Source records
>>>>
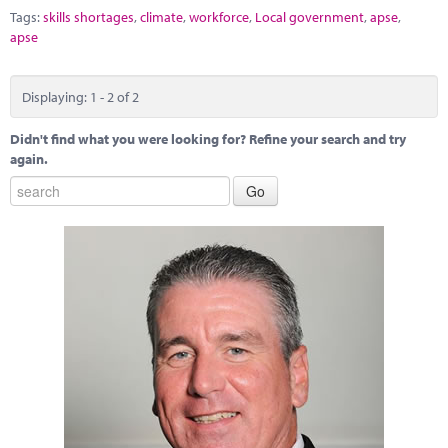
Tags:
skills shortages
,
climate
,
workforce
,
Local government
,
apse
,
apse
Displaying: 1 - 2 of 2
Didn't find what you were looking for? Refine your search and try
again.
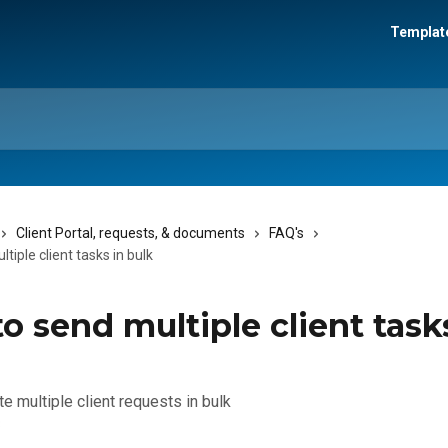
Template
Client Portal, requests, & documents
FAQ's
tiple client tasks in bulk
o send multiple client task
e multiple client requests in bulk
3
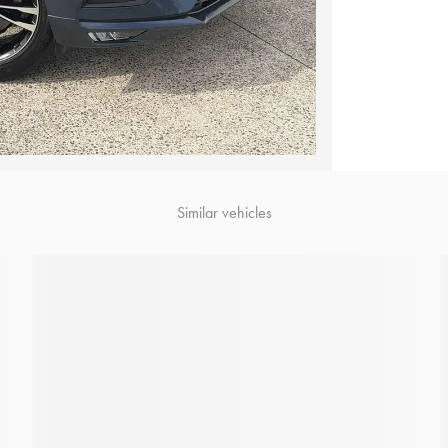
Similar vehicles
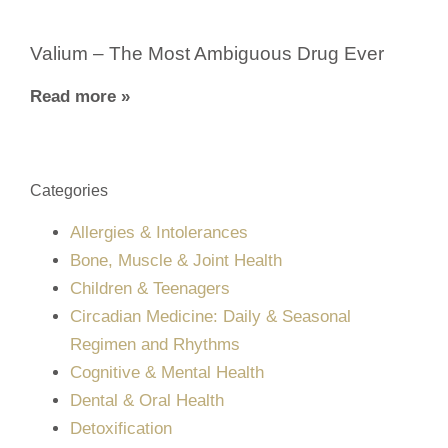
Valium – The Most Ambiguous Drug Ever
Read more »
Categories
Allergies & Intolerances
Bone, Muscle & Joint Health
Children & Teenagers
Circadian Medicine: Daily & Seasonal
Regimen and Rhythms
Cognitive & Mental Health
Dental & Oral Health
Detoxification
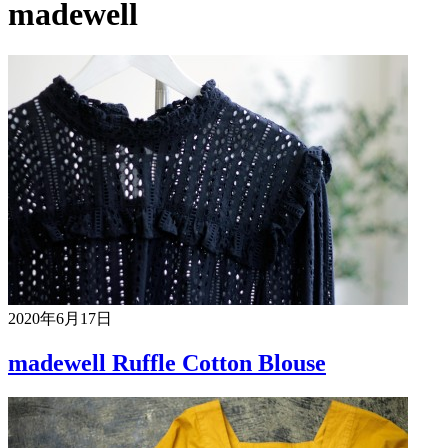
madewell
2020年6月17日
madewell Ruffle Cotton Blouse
<<<<
>>>>
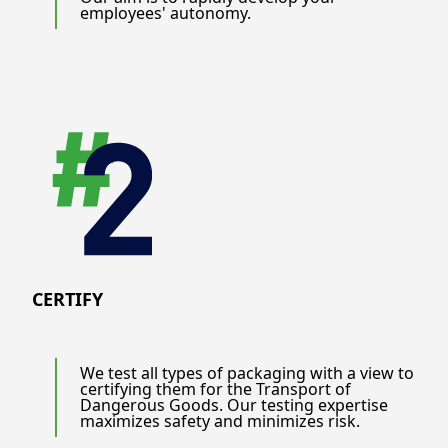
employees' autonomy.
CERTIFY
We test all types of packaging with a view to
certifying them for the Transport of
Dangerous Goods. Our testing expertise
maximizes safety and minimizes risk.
<<<<
* [What you need to do]
Give only the lines from the one holding "Dangerous Goods. Our testing expertise" through the one holding "maximizes safety and minimizes risk.", each restated exactly as it appears above.

* [Output]
Dangerous Goods. Our testing expertise
maximizes safety and minimizes risk.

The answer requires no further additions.